Revisão
Evidências sobre a ação de compostos do Aloe vera em células cancerígenas: uma revisão da literatura
Evidences on the action of Aloe vera compounds on cancer cells: a literature review
Resumo
A pesquisa tem como objetivo encontrar evidências científicas que apontem a ação anticancerígena dos compostos aloe-emodina e aloína em células neoplásicas. Esse estudo consistiu em uma revisão bibliográfica sobre o tema, de artigos publicados em revistas indexadas nas bases de dados online PubMed, Lilacs e SciELO, utilizando os descritores de forma combinada: "câncer", "aloe-emodina" e "aloína". As buscas foram realizadas em março de 2020, optando por artigos publicados nos últimos 5 anos, nos idiomas inglês e português. Foram selecionados artigos que atendam aos seguintes critérios de inclusão: artigos originais; ensaios clínicos; estudos pré-clínicos e que se enquadram no tema pesquisado. Após aplicar os critérios de inclusão, foram selecionados 15 artigos que abordassem o efeito antineoplásico dos componentes do Aloe vera em células cancerígenas humanas. Os estudos in vitro e in vivo citados neste trabalho revelaram que os compostos derivados do Aloe vera (aloe-emodina e aloína) tiveram resultados satisfatórios quanto à atividade antineoplásica em diferentes linhas celulares de câncer humano. Porém, essas substâncias não foram testadas diretamente em seres humanos, revelando que são necessários experimentos clínicos para comprovar a eficácia do Aloe vera no tratamento do câncer.
- Palavras-chave:
- Câncer.
- Aloe vera.
- Aloe-emodina.
- Aloína.
Abstract
The research aims to find scientific evidence pointing to the anticancer action of aloe-emodin and aloin compounds in neoplastic cells.

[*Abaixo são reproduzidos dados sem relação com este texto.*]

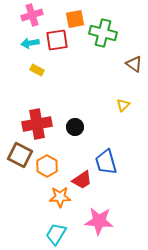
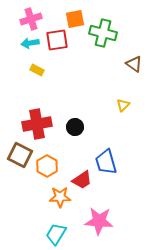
pink cross: moved 1 px left, 4 px down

This study consisted of a bibliographic review on the subject, of articles published in journals indexed in the online databases PubMed, Lilacs and SciELO, using the descriptors in a combined manner: "cancer", "aloe-emodin" and "aloin". The searches were carried out in March 2020, opting for articles published in the last 5 years, in English and Portuguese. Articles were selected that met the following inclusion criteria: original articles; clinical trials; pre-clinical studies and that fit the researched theme. After applying the inclusion criteria, 15 articles were selected that addressed the antineoplastic effect of the components of Aloe vera on human cancer cells. The in vitro and in vivo studies cited in this work revealed that the compounds derived from Aloe vera (aloe-emodin and aloin) had satisfactory results regarding the antineoplastic activity in different human cancer cell lines. However, these substances haven't been tested directly on humans, revealing that clinical trials are needed to prove the effectiveness of Aloe vera in cancer treatment.
- Keywords:
- Cancer.
- Aloe vera.
- Aloe-emodin.
- Aloin.
Introdução
Entre 2018 e 2019 o Brasil teve uma previsão de aproximadamente 600.000 novos casos registrados de câncer, sendo os mais comuns no sexo masculino neoplasias de próstata, pulmão, intestino, estômago e cavidade oral. Enquanto que no sexo feminino, os tipos mais prevalentes são tumores mamários, de intestino, colo de útero, pulmão e tireoide. No geral, foram verificados 420.000 casos de câncer, sem contar com tumor de pele do tipo não melanoma[1].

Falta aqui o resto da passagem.